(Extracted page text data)
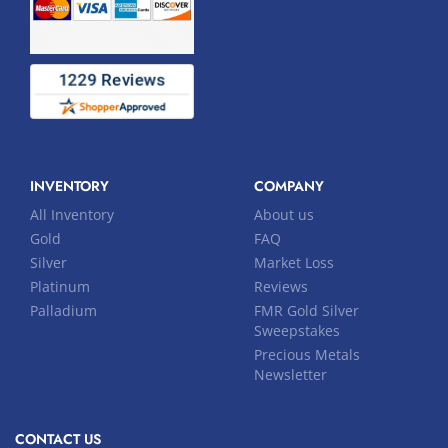
INVENTORY
COMPANY
All Inventory
About us
Gold
FAQ
Silver
Market Loss
Platinum
Reviews
Palladium
FMR Gold Silver
Sweepstakes
Precious Metals
Newsletter
CONTACT US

#### EXERCISE PROMPT
Transcribe each of the records above precisely, with no pictures in the copy.

#### RESULT
INVENTORY
COMPANY
All Inventory
About us
Gold
FAQ
Silver
Market Loss
Platinum
Reviews
Palladium
FMR Gold Silver
Sweepstakes
Precious Metals
Newsletter
CONTACT US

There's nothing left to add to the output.